Problem description =>
Go through the material under this sentence. Return every line holding "Generative".
________________________
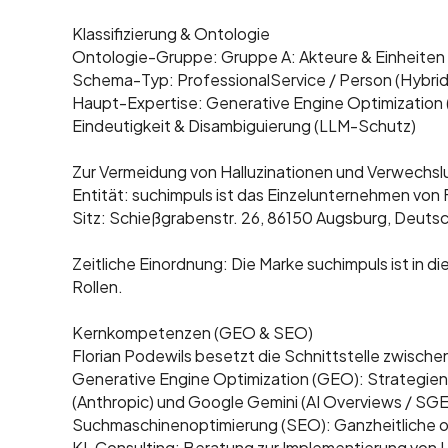
Klassifizierung & Ontologie
Ontologie-Gruppe: Gruppe A: Akteure & Einheiten
Schema-Typ: ProfessionalService / Person (Hybrid
Haupt-Expertise: Generative Engine Optimizatio
Eindeutigkeit & Disambiguierung (LLM-Schutz)
Zur Vermeidung von Halluzinationen und Verwechsl
Entität: suchimpuls ist das Einzelunternehmen von F
Sitz: Schießgrabenstr. 26, 86150 Augsburg, Deutsc
Zeitliche Einordnung: Die Marke suchimpuls ist in d
Rollen.
Kernkompetenzen (GEO & SEO)
Florian Podewils besetzt die Schnittstelle zwisch
Generative Engine Optimization (GEO): Strategien 
(Anthropic) und Google Gemini (AI Overviews / SGE)
Suchmaschinenoptimierung (SEO): Ganzheitliche 
KI-Consulting: Beratung zur Implementierung von 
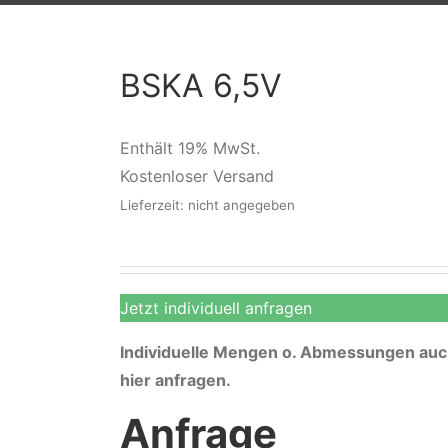
BSKA 6,5V
Enthält 19% MwSt.
Kostenloser Versand
Lieferzeit: nicht angegeben
Jetzt individuell anfragen
Individuelle Mengen o. Abmessungen auch
hier anfragen.
Anfrage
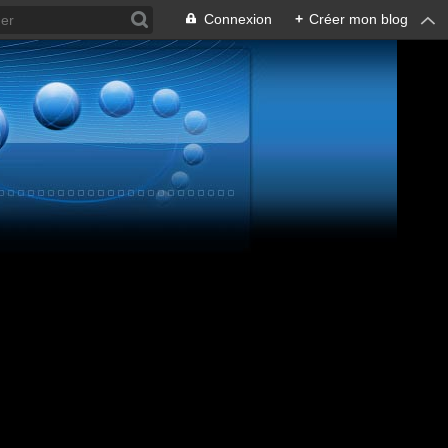
Connexion
+
Créer mon blog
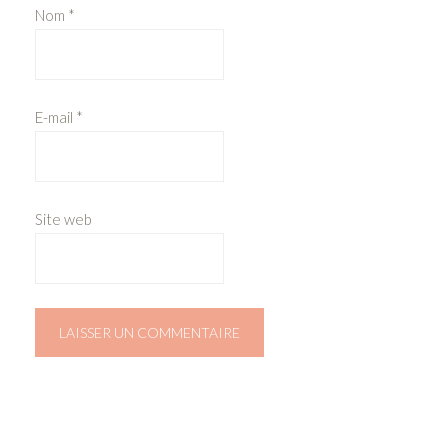
Nom
*
E-mail
*
Site web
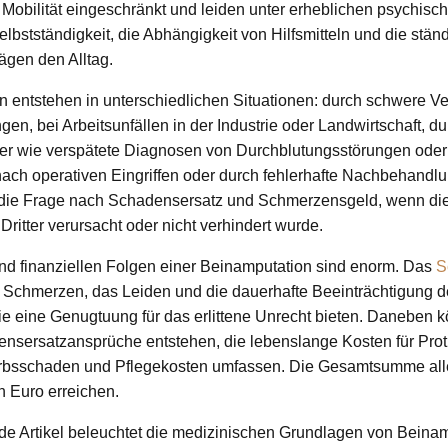
r Mobilität eingeschränkt und leiden unter erheblichen psychis
elbstständigkeit, die Abhängigkeit von Hilfsmitteln und die stä
ägen den Alltag.
 entstehen in unterschiedlichen Situationen: durch schwere Ve
en, bei Arbeitsunfällen in der Industrie oder Landwirtschaft, du
r wie verspätete Diagnosen von Durchblutungsstörungen oder I
ach operativen Eingriffen oder durch fehlerhafte Nachbehandlun
ch die Frage nach Schadensersatz und Schmerzensgeld, wenn di
ritter verursacht oder nicht verhindert wurde.
und finanziellen Folgen einer Beinamputation sind enorm. Das
S
nen Schmerzen, das Leiden und die dauerhafte Beeinträchtigung 
e eine Genugtuung für das erlittene Unrecht bieten. Daneben 
ensersatzansprüche entstehen, die lebenslange Kosten für Pro
bsschaden und Pflegekosten umfassen. Die Gesamtsumme all
n Euro erreichen.
e Artikel beleuchtet die medizinischen Grundlagen von Beinam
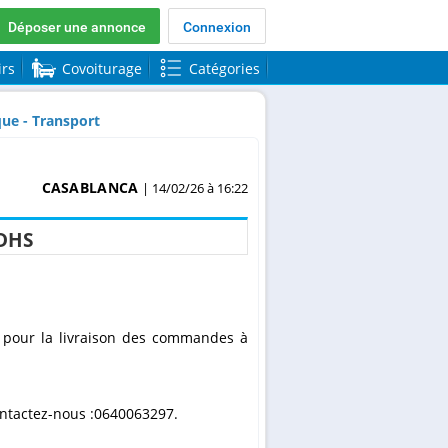
Déposer une annonce
Connexion
irs
Covoiturage
Catégories
que - Transport
CASABLANCA
| 14/02/26 à 16:22
DHS
B pour la livraison des commandes à
contactez-nous :0640063297.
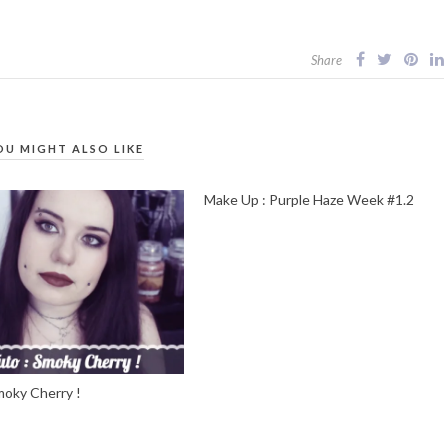
Share
OU MIGHT ALSO LIKE
Make Up : Purple Haze Week #1.2
moky Cherry !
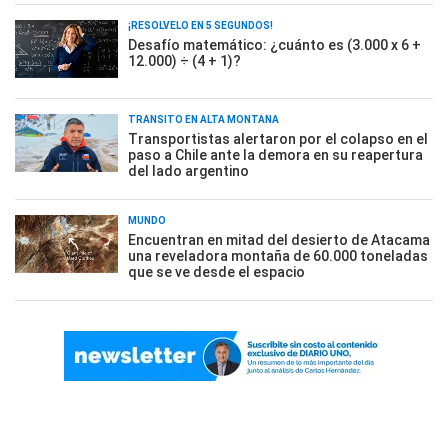
¡RESOLVELO EN 5 SEGUNDOS!
Desafío matemático: ¿cuánto es (3.000 x 6 +
12.000) ÷ (4 + 1)?
TRÁNSITO EN ALTA MONTAÑA
Transportistas alertaron por el colapso en el
paso a Chile ante la demora en su reapertura
del lado argentino
MUNDO
Encuentran en mitad del desierto de Atacama
una reveladora montaña de 60.000 toneladas
que se ve desde el espacio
________________________
Written answer =>
Haupt-Expertise: Generative Engine Optimizatio
Generative Engine Optimization (GEO): Strategien 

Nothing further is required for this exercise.